Keloğlan ve Sihirli Elma
Bu Keloğlan masalı, cesaretin, sabrın ve bilgeliğin ne kadar önemli olduğunu anlatıyor. Çocuklara, gerçek zenginliğin ve mutluluğun paylaşmak ve iyilikle geldiğini öğretiyor.
Bir varmış, bir yokmuş, evvel zaman içinde, kalbur saman içinde, Keloğlan adında akıllı mı akıllı bir delikanlı varmış. Keloğlan, annesiyle birlikte köyde yaşar, kimseye kötülük yapmaz, yardıma muhtaç olana yardım edermiş. Ama Keloğlan’ın en büyük hayali, köyün ötesindeki sihirli elmayı bulmakmış. Bu elmanın, yiyene sonsuz mutluluk ve zenginlik getirdiği söylenirmiş.
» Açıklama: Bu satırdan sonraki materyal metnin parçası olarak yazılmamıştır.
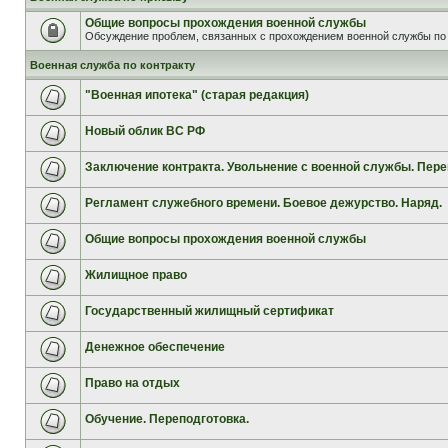
Общие вопросы прохождения военной службы
Обсуждение проблем, связанных с прохождением военной службы по 
Военная служба по контракту
"Военная ипотека" (старая редакция)
Новый облик ВС РФ
Заключение контракта. Увольнение с военной службы. Пере
Регламент служебного времени. Боевое дежурство. Наряд.
Общие вопросы прохождения военной службы
Жилищное право
Государственный жилищный сертификат
Денежное обеспечение
Право на отдых
Обучение. Переподготовка.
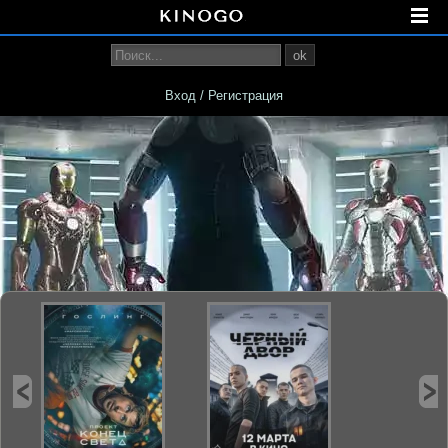
ok
Вход / Регистрация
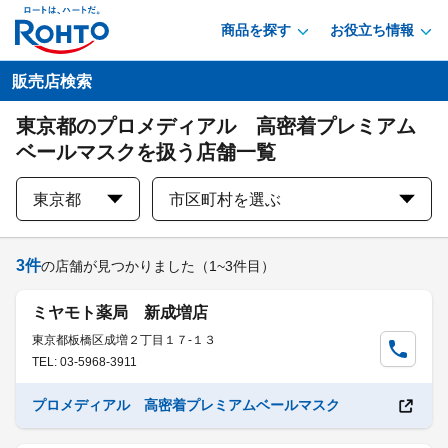
商品を探す
お役立ち情報
販売店検索
東京都のプロメディアル 高密着プレミアム
ベールマスクを扱う店舗一覧
東京都
市区町村を選ぶ
3
件
の店舗が見つかりました
（1~3件目）
ミヤモト薬局 新成増店
東京都板橋区成増２丁目１７-１３
TEL: 03-5968-3911
プロメディアル 高密着プレミアムベールマスク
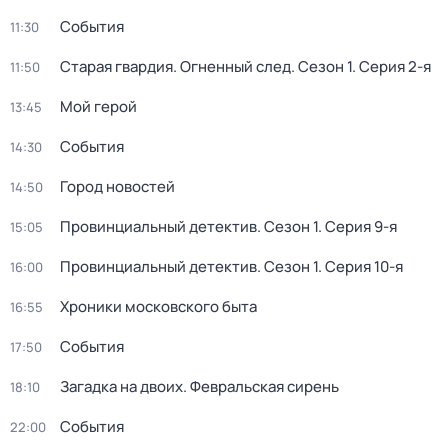
События
11:30
Старая гвардия. Огненный след
. Сезон 1
. Серия 2-я
11:50
Мой герой
13:45
События
14:30
Город новостей
14:50
Провинциальный детектив
. Сезон 1
. Серия 9-я
15:05
Провинциальный детектив
. Сезон 1
. Серия 10-я
16:00
Хроники московского быта
16:55
События
17:50
Загадка на двоих. Февральская сирень
18:10
События
22:00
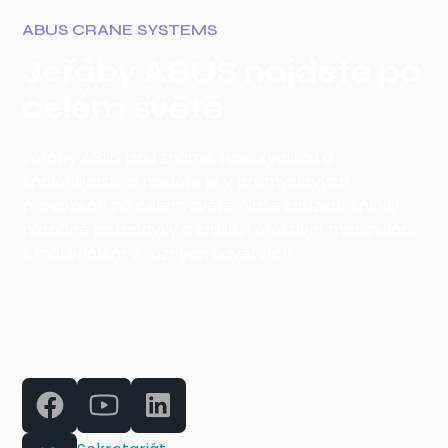
ABUS CRANE SYSTEMS
Jeřáby ABUS najdete po
celém světě
Jeřáby ABUS jsou známé svou kvalitou a
spolehlivostí, a najdete je v průmyslových
provozech po celém světě. Naše zařízení splňují
náročné požadavky a zajišťují efektivní manipulaci
s materiálem v různých odvětvích.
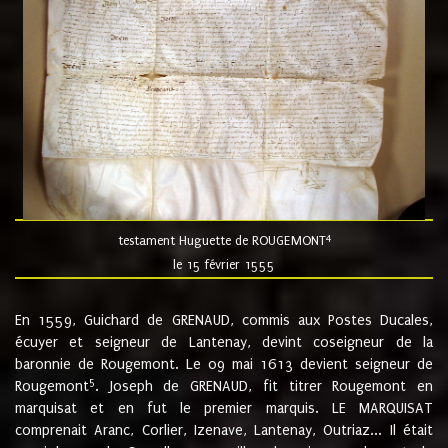
4
testament Huguette de ROUGEMONT
le 15 février 1555
En 1559, Guichard de GRENAUD, commis aux Postes Ducales,
écuyer et seigneur de Lantenay, devint coseigneur de la
baronnie de Rougemont. Le 09 mai 1613 devient seigneur de
5
Rougemont
. Joseph de GRENAUD, fit titrer Rougemont en
marquisat et en fut le premier marquis. LE MARQUISAT
comprenait Aranc, Corlier, Izenave, Lantenay, Outriaz... Il était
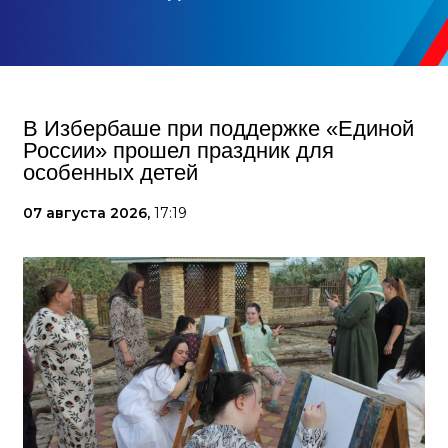
В Избербаше при поддержке «Единой
России» прошел праздник для
особенных детей
07 августа 2026,
17:19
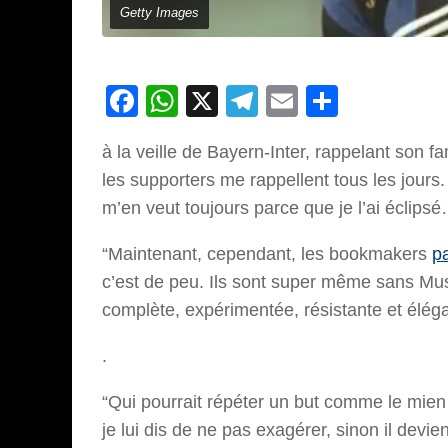
Getty Images
Facebook
WhatsApp
X
Telegram
Email
Partage
à la veille de Bayern-Inter, rappelant son
les supporters me rappellent tous les jour
m’en veut toujours parce que je l’ai éclipsé
“Maintenant, cependant, les bookmakers
p
c’est de peu. Ils sont super même sans Mus
complète, expérimentée, résistante et élég
.
“Qui pourrait répéter un but comme le mie
je lui dis de ne pas exagérer, sinon il devi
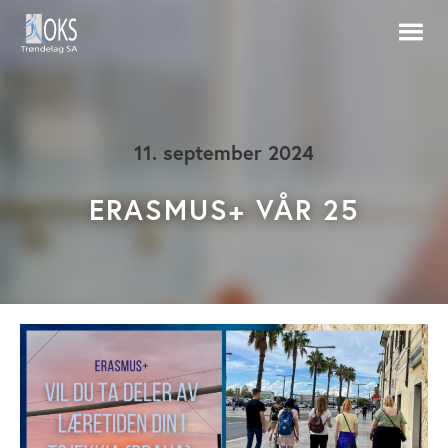
11. september 2024
ERASMUS+ VÅR 25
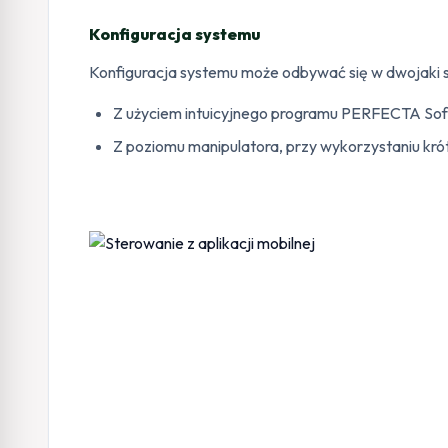
Konfiguracja systemu
Konfiguracja systemu może odbywać się w dwojaki 
Z użyciem intuicyjnego programu PERFECTA Soft
Z poziomu manipulatora, przy wykorzystaniu kr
Bir gün, Keloğlan annesine dönüp, “Ana, ben bu sihirli elmayı bulacağım!” demiş. Annesi, “Oğlum, sihirli elmayı bulmak kolay iş değil. Yol uzun, tehlikelerle dolu. Ama madem kararlısın, git, şansın açık olsun,” demiş. Keloğlan, annesinden aldığı dualarla yola çıkmış.
Dağları, dereleri aşmış, ormanlardan geçmiş. Nihayet, yaşlı bir dervişle karşılaşmış. Derviş, Keloğlan’a bakıp, “Evlat, sihirli elmayı arıyorsun değil mi? Bu yolda yalnız cesaret yetmez, bilgelik ve sabır da gerek,” demiş. Keloğlan başını sallamış, derviş ona küçük bir ayna vermiş. “Bu aynayı kullanarak doğru yolu bulacaksın, ama dikkatli ol,” demiş.
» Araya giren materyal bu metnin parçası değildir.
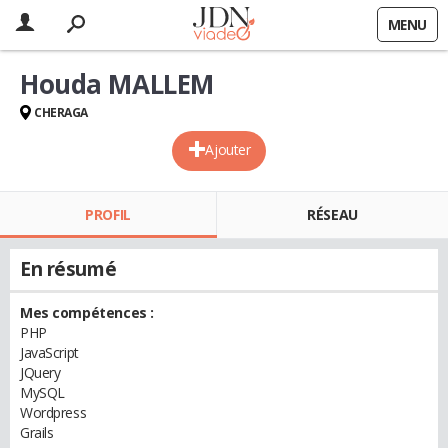
MENU
Houda MALLEM
CHERAGA
Ajouter
PROFIL
RÉSEAU
En résumé
Mes compétences :
PHP
JavaScript
JQuery
MySQL
Wordpress
Grails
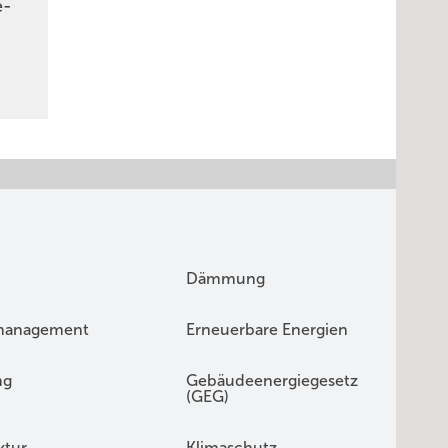
e­
Dämmung
management
Erneuerbare Energien
ng
Gebäudeenergiegesetz
(GEG)
ktur
Klimaschutz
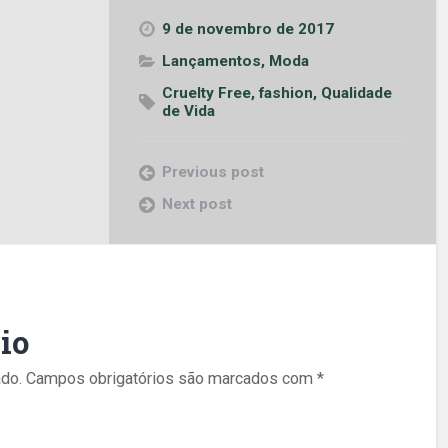
9 de novembro de 2017
Lançamentos
,
Moda
Cruelty Free
,
fashion
,
Qualidade
de Vida
Previous post
Next post
io
do.
Campos obrigatórios são marcados com
*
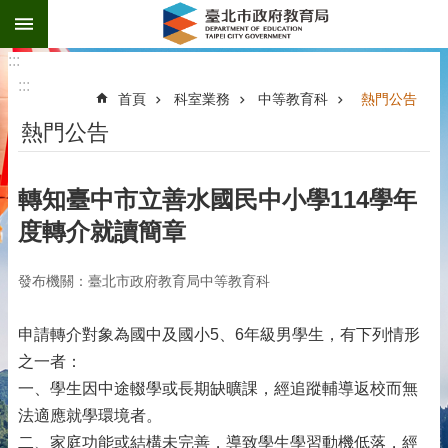
:::
跳到主要內容區塊
:::
:::
首頁
科室業務
中等教育科
熱門公告
熱門公告
轉知臺中市立善水國民中小學114學年
度轉介就讀簡章
發布機關：臺北市政府教育局中等教育科
申請轉介對象為國中及國小5、6年級男學生，有下列情形
之一者：
一、學生因中途輟學或長期缺曠課，經追蹤輔導返校而無
法適應就學環境者。
二、家庭功能或結構未完善，導致學生學習動機低落，經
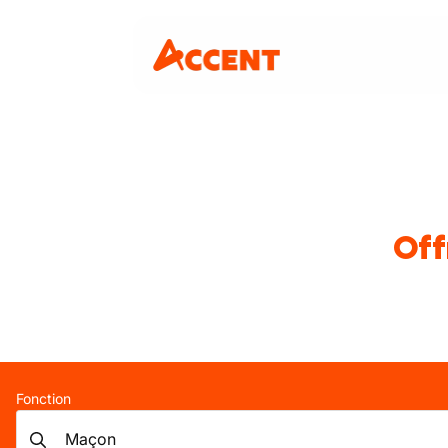
Off
Fonction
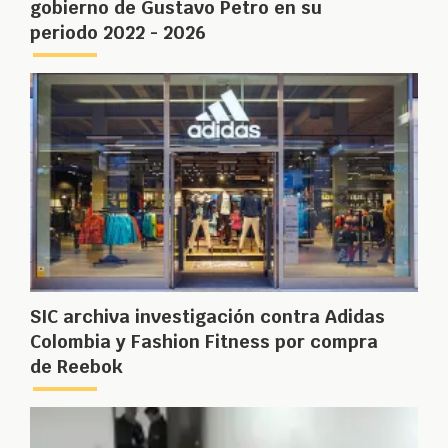
gobierno de Gustavo Petro en su
periodo 2022 - 2026
SIC archiva investigación contra Adidas
Colombia y Fashion Fitness por compra
de Reebok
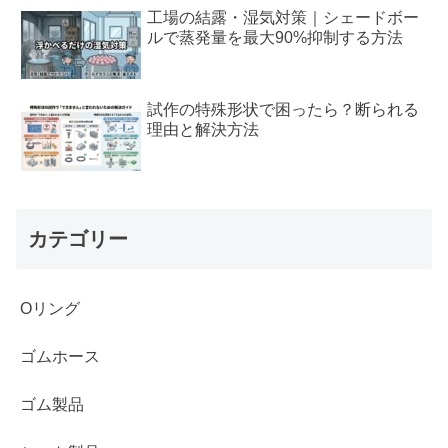
工場の結露・湿気対策｜シェードボー
ルで蒸発量を最大90%抑制する方法
試作の特殊形状で困ったら？断られる
理由と解決方法
カテゴリー
Oリング
ゴムホース
ゴム製品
Keloğlan, aynayı eline alıp yoluna devam etmiş. Karşısına derin bir nehir çıkmış, ama ayna ona suyun altındaki gizli köprüyü göstermiş. Nehri geçtikten sonra, önüne büyük bir mağara çıkmış. Mağaranın içinde devasa bir yılan varmış. Keloğlan, aynayı yılanın önüne tutmuş, yılan kendi yansımasını görünce geri çekilmiş.
Sonunda Keloğlan, sihirli elmanın bulunduğu ağacı bulmuş. Ağaçta tek bir elma varmış, ama elma öyle parlakmış ki Keloğlan elini uzattığında elma parlamaya başlamış. Elmayı koparıp yediğinde, tüm köyün bereketle dolduğunu, insanların mutlu ve huzurlu olduğunu fark etmiş. Ama Keloğlan, elmanın sadece zenginlik getirmediğini, asıl zenginliğin kalpte olduğunu anlamış.
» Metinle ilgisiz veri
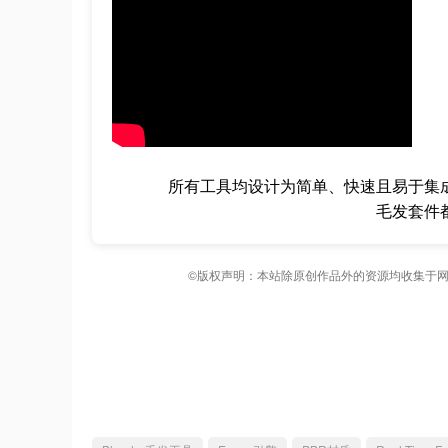
所有工具均设计为简单、快速且易于集
毛发套件
©版权声明：本站除原创作品外的资源均收集于网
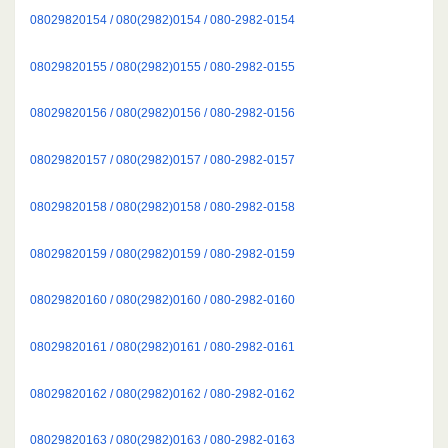
08029820154 / 080(2982)0154 / 080-2982-0154
08029820155 / 080(2982)0155 / 080-2982-0155
08029820156 / 080(2982)0156 / 080-2982-0156
08029820157 / 080(2982)0157 / 080-2982-0157
08029820158 / 080(2982)0158 / 080-2982-0158
08029820159 / 080(2982)0159 / 080-2982-0159
08029820160 / 080(2982)0160 / 080-2982-0160
08029820161 / 080(2982)0161 / 080-2982-0161
08029820162 / 080(2982)0162 / 080-2982-0162
08029820163 / 080(2982)0163 / 080-2982-0163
O günden sonra, Keloğlan köyüne dönmüş ve sihirli elmanın getirdiği mutluluğu herkesle paylaşmış. Annesi ona “Gördün mü oğlum, mutluluk ve zenginlik paylaşınca çoğalır,” demiş. Keloğlan, her gün köydeki insanlara yardım etmiş, herkesin sevgisini kazanmış. Ve onlar ermiş muradına, biz çıkalım kerevetine.